AI-generated art can’t be copyrighted after Supreme Court declines review
Scope of the Ruling & Human Authorship
- Discussion emphasizes that this case is narrow: it rejected a registration where the filer explicitly named the AI as the author and denied human authorship.
- Key legal concepts highlighted:
- Copyright requires a human author.
- There must be minimal creativity, not purely mechanical output.
- Work must be fixed in a tangible medium.
- Several commenters stress that the decision does not fully resolve how much human input is needed to claim authorship over AI-assisted works.
AI vs Photography and Other Tools
- Frequent comparison: camera vs generative model.
- Photography: human controls composition, timing, lens, etc., so expressive choices are clearly human.
- AI image generation: user gives high-level prompts; the system determines composition and details, so authorship is less direct.
- Some argue that heavy prompting, iterative refinement, and post-editing should qualify as “substantial human authorship.”
- Others counter that a prompt is more like a commission or instruction than the artwork itself, and AI is not “just another brush.”
AI-Assisted vs Fully AI-Generated Works
- General thread consensus:
- AI-assisted works can be copyrightable if human-authored elements are perceptible (e.g., edits, arrangement, integration into larger human-made works).
- Pure AI output, with the system determining expressive content, is likely not copyrightable under current US guidance.
- Edge cases discussed: small edits (e.g., adding one pixel) likely do not meet “substantial human authorship.”

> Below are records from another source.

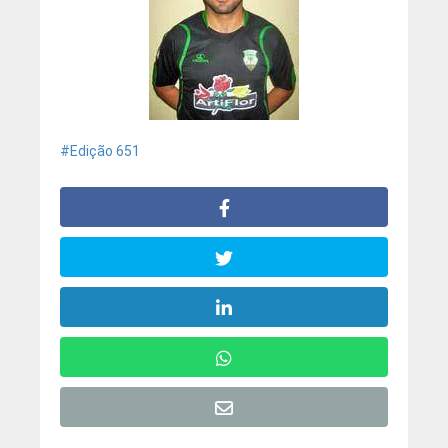
Edição 651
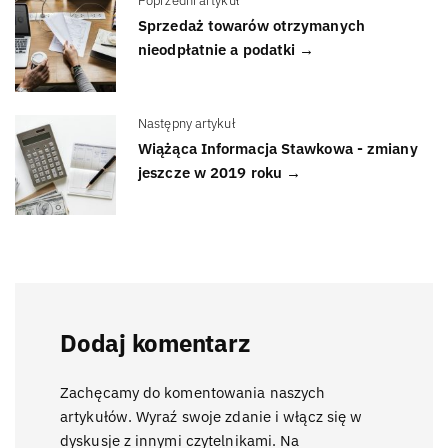
Poprzedni artykuł
Sprzedaż towarów otrzymanych
nieodpłatnie a podatki →
Następny artykuł
Wiążąca Informacja Stawkowa - zmiany
jeszcze w 2019 roku →
Dodaj komentarz
Zachęcamy do komentowania naszych
artykułów. Wyraź swoje zdanie i włącz się w
dyskusje z innymi czytelnikami. Na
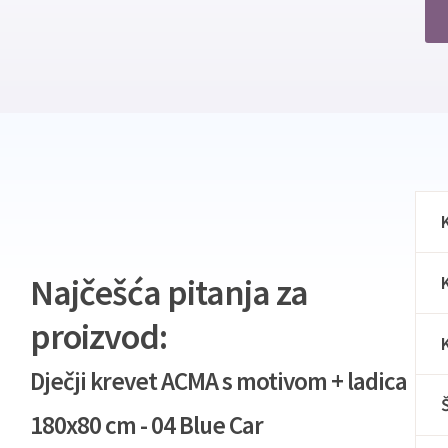
Najčešća pitanja za
proizvod:
Dječji krevet ACMA s motivom + ladica
180x80 cm - 04 Blue Car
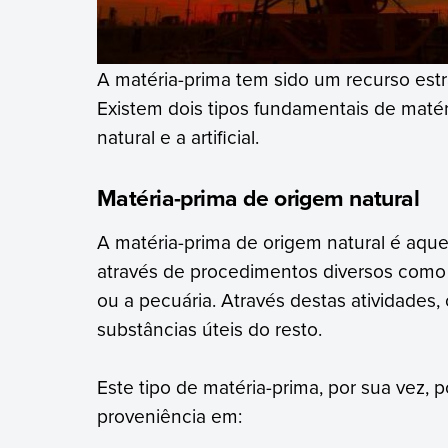
A matéria-prima tem sido um recurso estr
Existem dois tipos fundamentais de maté
natural e a artificial.
Matéria-prima de origem natural
A matéria-prima de origem natural é aque
através de procedimentos diversos como a
ou a pecuária. Através destas atividades
substâncias úteis do resto.
Este tipo de matéria-prima, por sua vez, 
proveniência em:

Code, Software, and Other Outputs
- Unclear whether fully AI-generated code is copyrightable; no major case yet.
- Some hope AI-generated code is not protected, arguing symmetry with training on copyrighted code.
- Others note that much real-world code is AI-assisted, reviewed, and modified, which likely restores human authorship for significant portions.
- For proprietary backends, some say copyright matters less than trade secret and access control.
Fairness, Policy, and Future of IP
- Some argue: if training on copyrighted works is allowed, it is fair that outputs lack new copyright.
- Others warn that if everything becomes AI-generated, copyright’s role diminishes, and patents or trade secrets may become more important.
- There is both enthusiasm for AI as a new artistic medium and strong skepticism that prompting can ever match human-led craftsmanship.